Method 2 - Using vcpkg
-
Visit Microsoft's vcpkg GitHub page: https://github.com/Microsoft/vcpkg. Also note that the openimageio package is located here: https://github.com/Microsoft/vcpkg/tree/master/ports/openimageio
-
Follow vcpkg installation instructions and complete the install. Please note vcpkg has its own list of prerequisites listed on their page.
-
Execute the PowerShell command from where vcpkg is located in directory.
.\vcpkg install openimageio
We have yet another project containing a set of sample images for testing OpenImageIO. We split test images into a separate project in order to make the main source code tree smaller and simpler for people who don't need the test suite.
git clone https://github.com/OpenImageIO/oiio-images.git
Also, there are collections of images for some of the file formats we support, and make test expects them to also be present.

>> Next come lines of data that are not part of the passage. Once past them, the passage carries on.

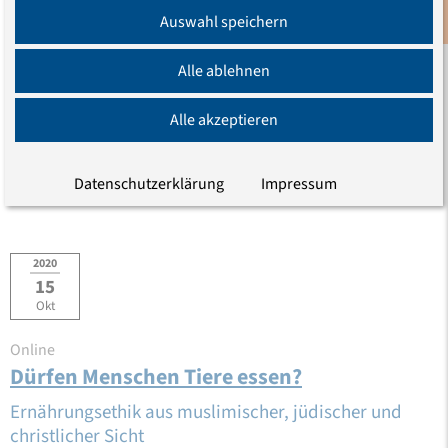
Erschienen am 16.10.2020
Anmeldung
Auswahl speichern
Newsletter
Aktualisiert am 04.05.2021
Alle ablehnen
Alle akzeptieren
Teilen
Datenschutzerklärung
Impressum
2020
15
Okt
Online
Dürfen Menschen Tiere essen?
Ernährungsethik aus muslimischer, jüdischer und
christlicher Sicht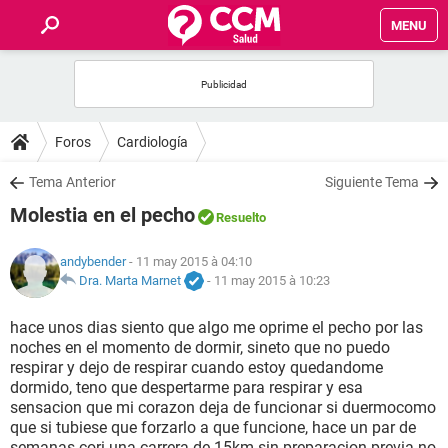
MENU
INICIO
FORUMS
Foros
Cardiología
SALUD
Tema Anterior
Siguiente Tema
Molestia en el pecho
Resuelto
FAMILIA
andybender
- 11 may 2015 à 04:10
NUTRICIÓN
Dra. Marta Marnet
-
11 may 2015 à 10:23
hace unos dias siento que algo me oprime el pecho por las
BIENESTAR
noches en el momento de dormir, sineto que no puedo
respirar y dejo de respirar cuando estoy quedandome
SEXUALIDAD
dormido, teno que despertarme para respirar y esa
sensacion que mi corazon deja de funcionar si duermocomo
que si tubiese que forzarlo a que funcione, hace un par de
GLOSARIO
semanas cori una carrera de 15km sin preparacion previa no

To run full tests, you will need to download and unpack the test image collections from:
- http://www.simplesystems.org/libtiff/images.html
- http://www.openexr.com/downloads.html
- http://www.itu.int/net/ITU-T/sigdb/speimage/ImageForm-s.aspx?val=10100803
- http://www.cv.nrao.edu/fits/data/tests/
These images should be placed in a sibling directory to the OpenImageIO repository named oiio-testimages.
You do not need any of these packages in order to build or use OpenImageIO. But if you are going to contribute to OpenImageIO development, you probably want them, since it is required for executing OpenImageIO's test suite (when you run "make test").